The open domain-specific accelerator architecture being developed
in the ODSA Workgroup enables the chiplet-based silicon design to be composed
using best-of-breed components such as processors, accelerators, and memory and
I/O peripherals using optimal process nodes. The open architecture will provide
a complete stack of components (known good die, packaging, interconnect
network, software integration stack) that lowers the hardware and software
costs of developing and deploying domain-specific accelerator solutions.
Implementing open specifications contributed by participating companies, any
vendor's silicon die can become a building block that can be utilized in a
chiplet-based SoC design.
"The
end of Moore's Law will increase the use of domain-specific accelerators to
meet power-performance requirements in cloud infrastructure, network
infrastructure and IoT/wireless edge applications," said Bob Wheeler, principal
analyst, The Linley Group. "With its modular approach, the open domain-specific
accelerator architecture could change the chiplet paradigm from single-vendor
solutions to a world of choice, thereby enabling OEMs and operators to develop
and deploy advanced SoC solutions."
"Netronome's
domain-specific architecture as used in its Network Flow Processor (NFP)

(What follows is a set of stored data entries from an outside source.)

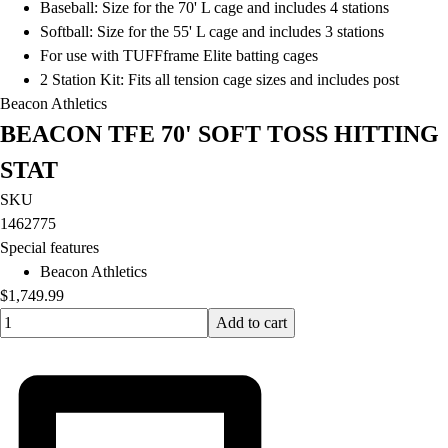
Baseball: Size for the 70' L cage and includes 4 stations
Softball: Size for the 55' L cage and includes 3 stations
For use with TUFFframe Elite batting cages
2 Station Kit: Fits all tension cage sizes and includes post
Beacon Athletics
BEACON TFE 70' SOFT TOSS HITTING
STAT
SKU
1462775
Special features
Beacon Athletics
$1,749.99
Quantity input value
Add to cart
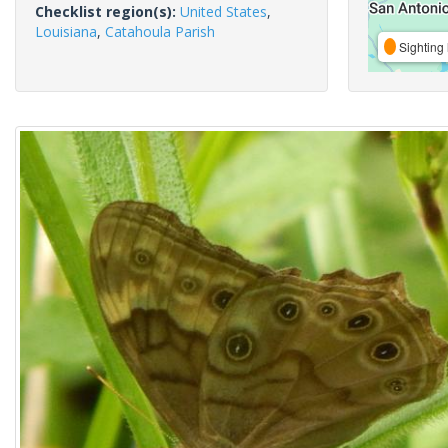
Checklist region(s):
United States
,
Louisiana
,
Catahoula Parish
Sighting 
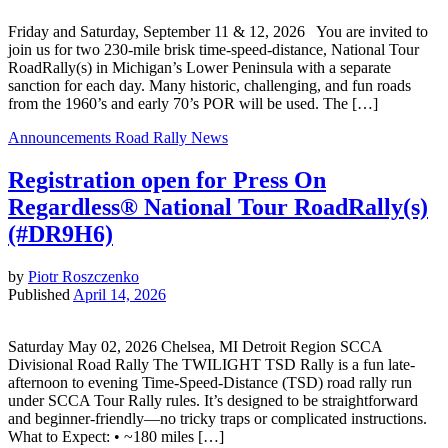
Friday and Saturday, September 11 & 12, 2026 You are invited to
join us for two 230-mile brisk time-speed-distance, National Tour
RoadRally(s) in Michigan’s Lower Peninsula with a separate
sanction for each day. Many historic, challenging, and fun roads
from the 1960’s and early 70’s POR will be used. The […]
Announcements
Road Rally News
Registration open for Press On
Regardless® National Tour RoadRally(s)
(#DR9H6)
by
Piotr Roszczenko
Published
April 14, 2026
Saturday May 02, 2026 Chelsea, MI Detroit Region SCCA
Divisional Road Rally The TWILIGHT TSD Rally is a fun late-
afternoon to evening Time-Speed-Distance (TSD) road rally run
under SCCA Tour Rally rules. It’s designed to be straightforward
and beginner-friendly—no tricky traps or complicated instructions.
What to Expect: • ~180 miles […]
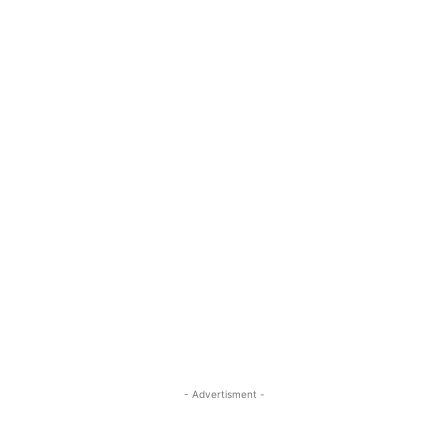
- Advertisment -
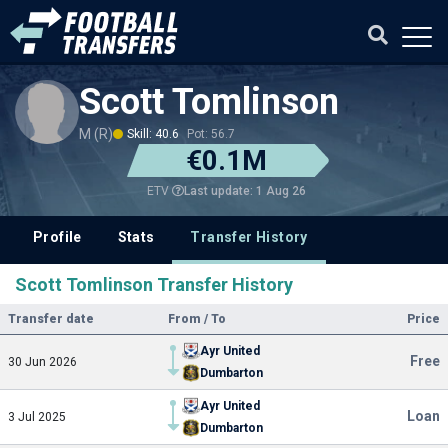
Scott Tomlinson
M (R)
Skill: 40.6
Pot: 56.7
€0.1M
Last update: 1 Aug 26
ETV
Profile
Stats
Transfer History
Scott Tomlinson Transfer History
Transfer date
From / To
Price
Ayr United
Free
30 Jun 2026
Dumbarton
Ayr United
Loan
3 Jul 2025
Dumbarton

products has been designed from the ground up keeping modularity, and economies
of silicon development and manufacturing costs as top of mind," said Niel
Viljoen, founder and CEO at Netronome. "We are extremely excited to collaborate
with industry leaders and contribute significant intellectual property and
related open specifications derived from the proven NFP products and apply that
effectively to the open and composable chiplet-based architecture being
developed in the ODSA Workgroup."
"The
use of AI and the need for power-efficient, high-throughput parallelism is
driving the growth of accelerators. However, the high cost and complexity of
accelerator development is a major factor restraining growth," said Steve
Mensor, vice president of marketing at Achronix. "We are delighted to join and
bring our embedded FPGA technology to the ODSA Workgroup to enable customers to
bring open, cost-efficient accelerator products to market."
"To
meet current and future growth demands, network providers need a more efficient
approach to satisfy the needs of a wide range of data center applications,"

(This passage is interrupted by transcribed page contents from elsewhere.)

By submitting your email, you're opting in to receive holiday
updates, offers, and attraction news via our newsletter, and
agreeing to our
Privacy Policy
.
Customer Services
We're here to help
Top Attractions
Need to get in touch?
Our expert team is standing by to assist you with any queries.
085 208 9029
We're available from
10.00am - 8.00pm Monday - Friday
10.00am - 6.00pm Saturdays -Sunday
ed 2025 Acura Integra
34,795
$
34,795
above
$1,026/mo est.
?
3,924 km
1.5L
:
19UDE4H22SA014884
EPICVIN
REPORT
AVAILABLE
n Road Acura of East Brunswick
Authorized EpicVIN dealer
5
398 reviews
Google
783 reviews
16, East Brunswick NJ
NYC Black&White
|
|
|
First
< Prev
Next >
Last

said Kevin O'Buckley, general manager ASIC Business Unit at GLOBALFOUNDRIES.
"Our collaboration efforts with the ODSA Workgroup ensure an additional option
to enable data center SoC accelerator technology supporting applications from
deep learning for artificial intelligence to next-generation 5G networks."
"Kandou's
Glasswing USR SerDes was designed to be the enabling interface for
heterogeneous chiplet architectures in a shared MCM package," said Amin
Shokrollahi, founder and CEO at Kandou. "With unprecedented bandwidth and
ultra-low power, Glasswing enables companies to quickly and efficiently build
flexible yet optimized solutions for workload-specific applications. Kandou
supports the ODSA Workgroup and delivering Glasswing as a critical component."
"NXP
strongly supports development of chiplet technology in support of
domain-specific acceleration for multiple markets," said Sam Fuller, director
of marketing at NXP. "NXP is pleased to join the ODSA Workgroup and provide its
Multicore Arm® SoC solutions to enable low-power, low-latency, open accelerator
solutions that deliver greater cost and performance efficiencies."
"Sarcina
provides complex high-speed and high pin-count packaging solutions for leading
fabless semiconductor companies," said Larry Zu, Ph.D., president at Sarcina
Technology LLC. "We are pleased to join the ODSA Workgroup and offer a
packaging service for the open data center accelerator prototype that can
accelerate the time-to-package while lowering the total cost."
"A
'one size fits all' architecture approach to data center workloads will not
deliver the required performance and efficiency," said Dr. Naveed Sherwani,
president and CEO at SiFive. "We are pleased to be a member of the ODSA
Workgroup and look forward to SiFive's leading RISC-V Core IP being available
in chiplet form, potentially via our silicon capabilities, to enable customers
to create open, heterogeneous, best-in-class accelerators at low cost."